Asphalt for Mala Krsna residents bused to Belgrade: SNS member assaults N1 crew
An N1 TV crew paid another visit to the village of Mala Krsna, near the city of Smederevo. The street on which people internally displaced from Kosovo reside, including those who were bused to Belgrade three weeks ago to, as is suspected, reregister residence, has been paved with asphalt.
After years of repeated calls for the asphalt to be laid, this was now done in just a few days. Why now of all times? Our reporter tried to find out, however, instead of getting an answer, he was physically assaulted by a member of the ruling Serbian Progressive Party (SNS).
The timing of the beginning of the works on this road is interesting, since the residents of this settlement, people internally displaced from Kosovo, have been pleading for years for this problem to be resolved.
The machines arrived somewhere around the time when about 20 locals traveled to Belgrade, in an organized manner, as is suspected to change their registered place of residence ahead of the Belgrade elections. Of course everyone deserves to have a tidy street, but why was the decision to pave these 500 meters made only now, despite the many petitions and requests repeatedly made in the past?
The Smederevo mayor, who avoided N1 questions during our previous visit, toured the works on Friday and could have the answer to this question.
The locals said the mayor toured the works site again on Monday morning, but the N1 crew seemed to have missed her. Instead, they ran into Serbian Progressive Party member Dejana Milenkovic at the site.
N1: What did you say just now?
“Move that microphone,” Milenkovic told the N1 reporter.
N1: No, I’ll call the police if you touch me.
Milenkovic: Go on, call them, I’m telling you I’ll take it from you.
N1: That’s how you want it?
Milenkovic: Why are you filming me?
N1: We are in a public space. So I asked you.
Milenkovic: I’m also in a public space.

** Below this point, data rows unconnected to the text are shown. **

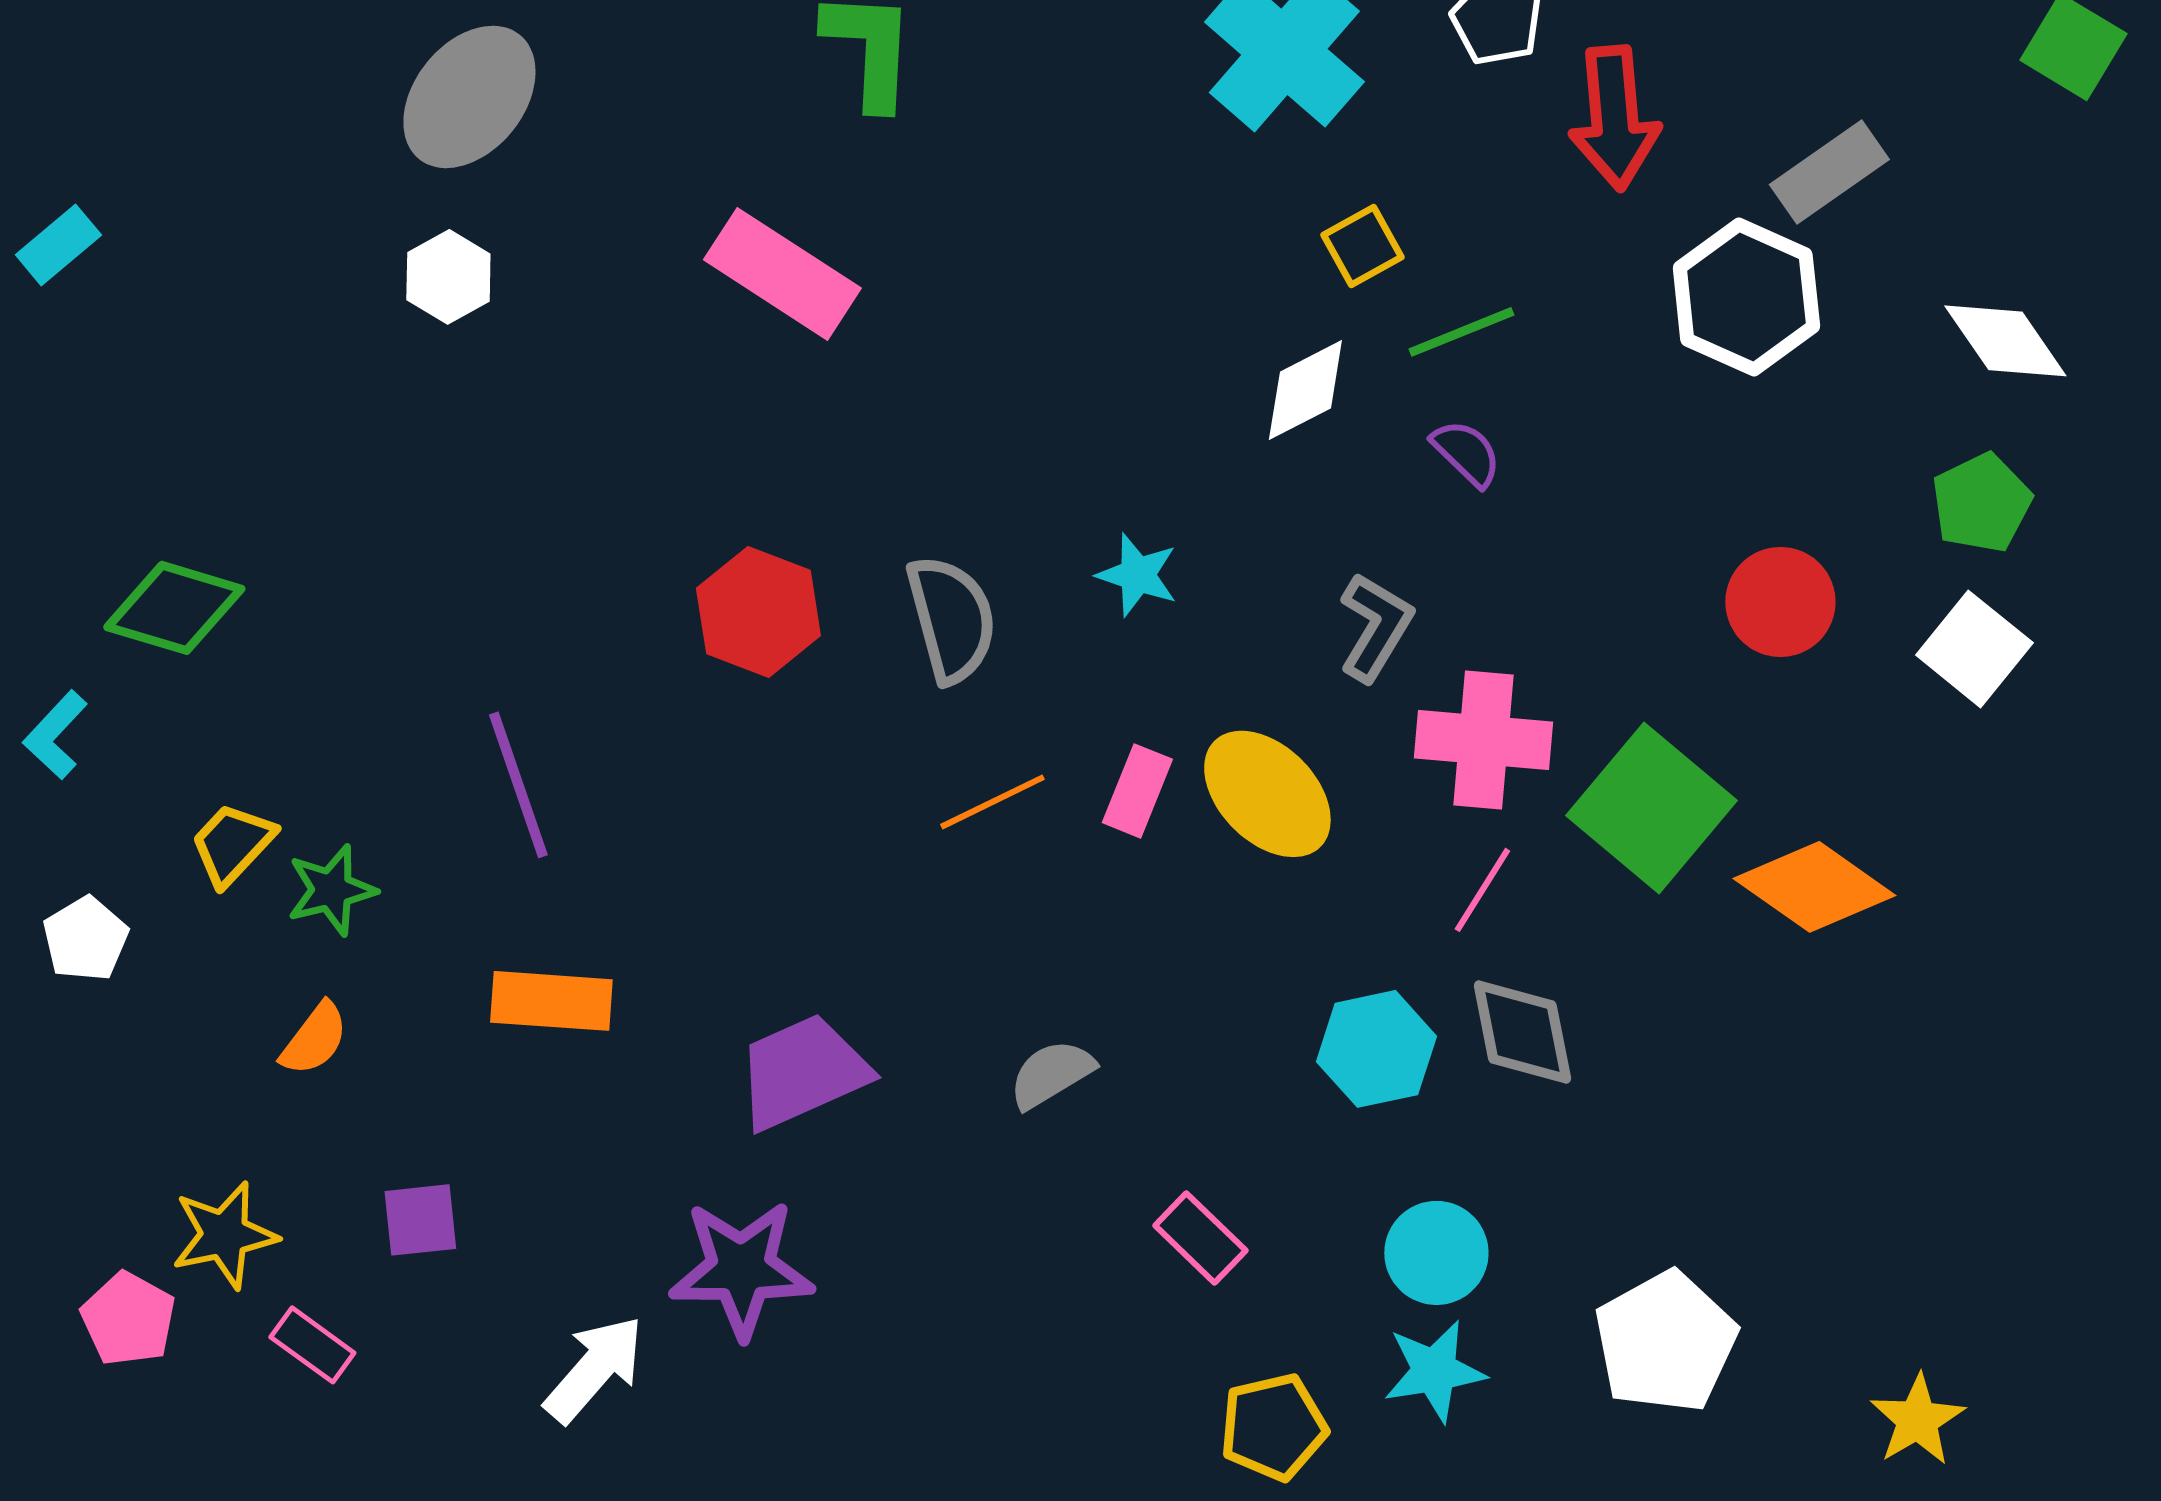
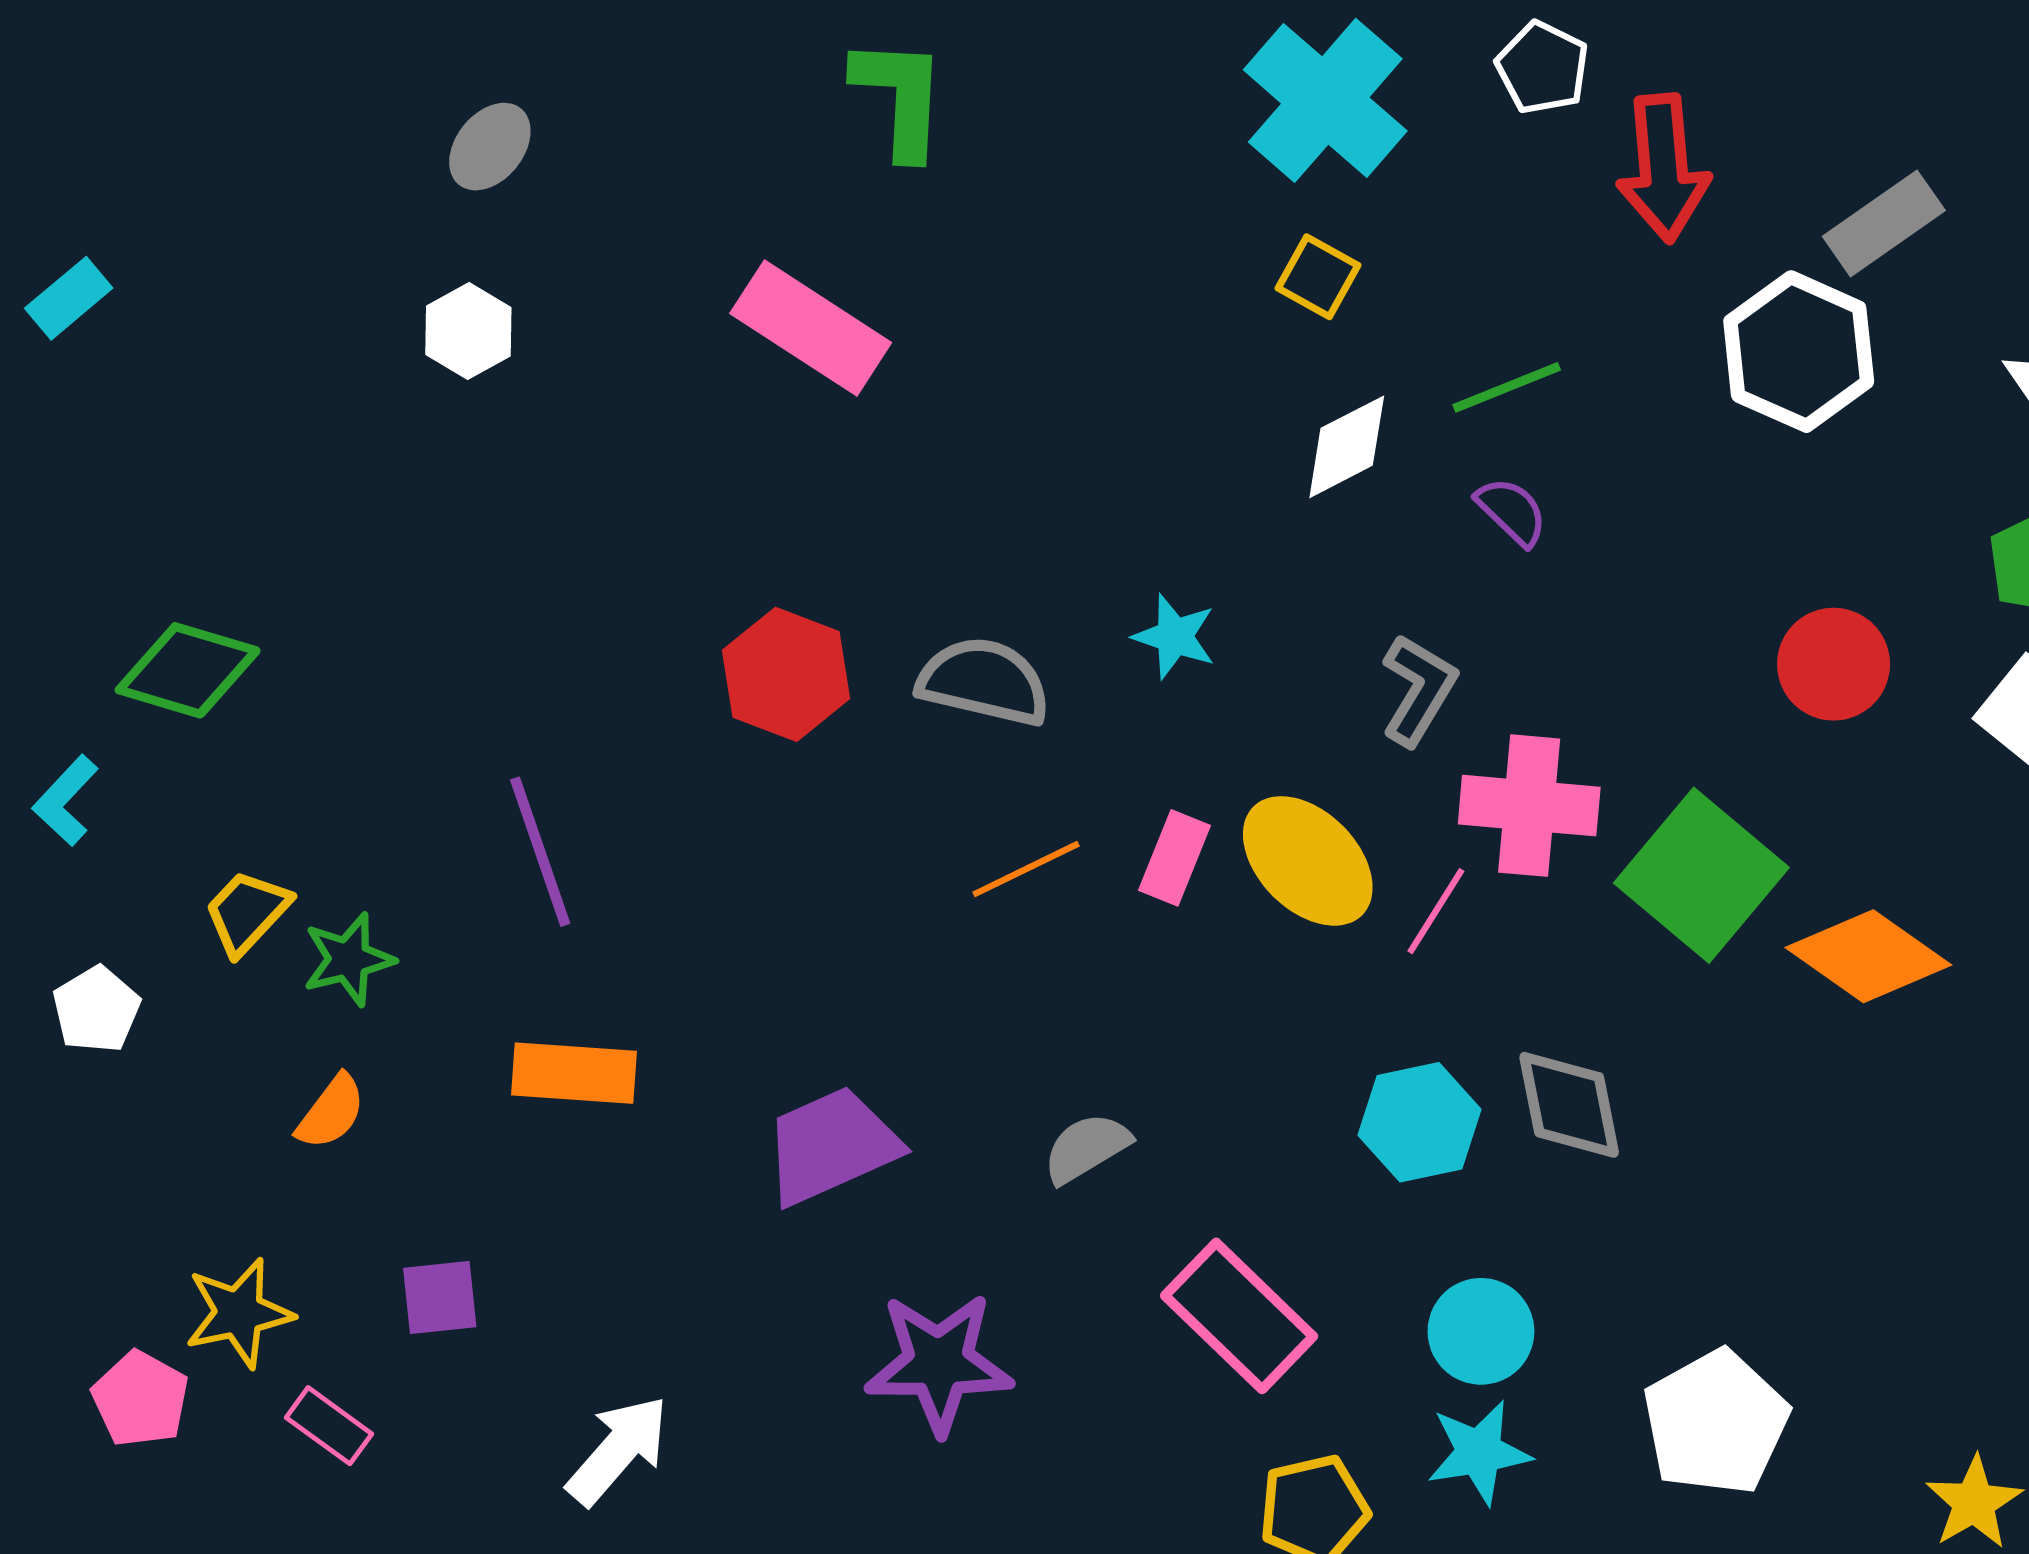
gray ellipse: (469, 97) -> (490, 147), size x0.6
yellow square: (1362, 246) -> (1318, 277), moved, turned -32
gray semicircle: (951, 619) -> (984, 682), turned -62
pink line: (1482, 890) -> (1436, 911), moved
pink rectangle: (1200, 1238) -> (1239, 1316), size x1.6
purple star: (741, 1269) -> (939, 1363), moved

What do you care what I… get that camera down.
N1: No one is taking the camera down…
Milenkovic: I’ll smash you camera…
N1: You won’t smash our camera, because we will sue you.
Milenkovic: Want to sue me?
N1: I’ll call the police now.
Milenkovic: You can call whoever you want, you can’t film me.
N1: I’ll call the police now.
After he physically assaulted the N1 reporter, Milenkovic again walked up to him and, in a calmer tone of voice, tried to “justify” himself, without explaining why he was there.
“I just wanted to tell you, I wasn’t talking to you directly,” said Milenkovic.
N1: But you, sir, physically assaulted me. I have it all on tape.
Milenkovic: We all do our job and work for a salary.
N1: Are you from the municipal administration?
Milenkovic: What? No, not any more, I used to work there.
Until just a month ago, Milenkovic was a member of the City Council for Infrastructure. He did not reveal why he was now overseeing the works that the locals in this part of Mala Krsna have been waiting for for a long time.
Some of the locals are happy but suspect that this is a form of compensation rather than true care for the citizens.
“What they are doing here now, the laying of asphalt, I can say with 99 percent certainty that it has to do with the people who were in Belgrade and, as they say – people from Mala Krsna went to Belgrade to vote for Belgrade Mayor Sapic and they got asphalt,” said a local.
N1: Otherwise it would not have been done?
“Probably not yet.”
N1: How long would you have had to wait for it?
“Maybe another year or two,” he said.
“We would wait for 50 more years, and it wouldn’t happen. I vote for (Serbian President) Aleksandar Vucic, a hundred TV crews can come, but that’s that,” another local said.